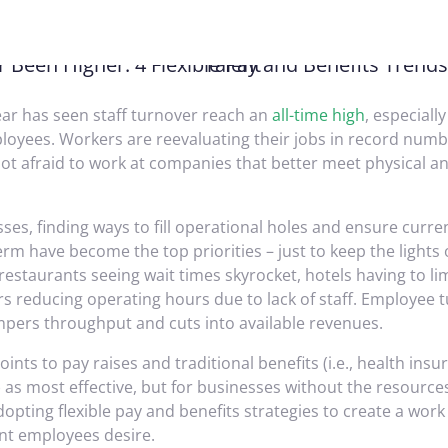
ear has seen staff turnover reach an
all-time high
, especial
loyees. Workers are reevaluating their jobs in record numb
ot afraid to work at companies that better meet physical a
ses, finding ways to fill operational holes and ensure curr
erm have become the top priorities – just to keep the lights 
estaurants seeing wait times skyrocket, hotels having to li
rs reducing operating hours due to lack of staff. Employee 
mpers throughput and cuts into available revenues.
ints to pay raises and traditional benefits (i.e., health ins
 as most effective, but for businesses without the resources
opting flexible pay and benefits strategies to create a work
t employees desire.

◇ ◇ ◇ ◇

Exercise aim:
Extract, from the listing above, every line where the string "benefits" occurs.

Task result:
ints to pay raises and traditional benefits (i.e., health ins
opting flexible pay and benefits strategies to create a work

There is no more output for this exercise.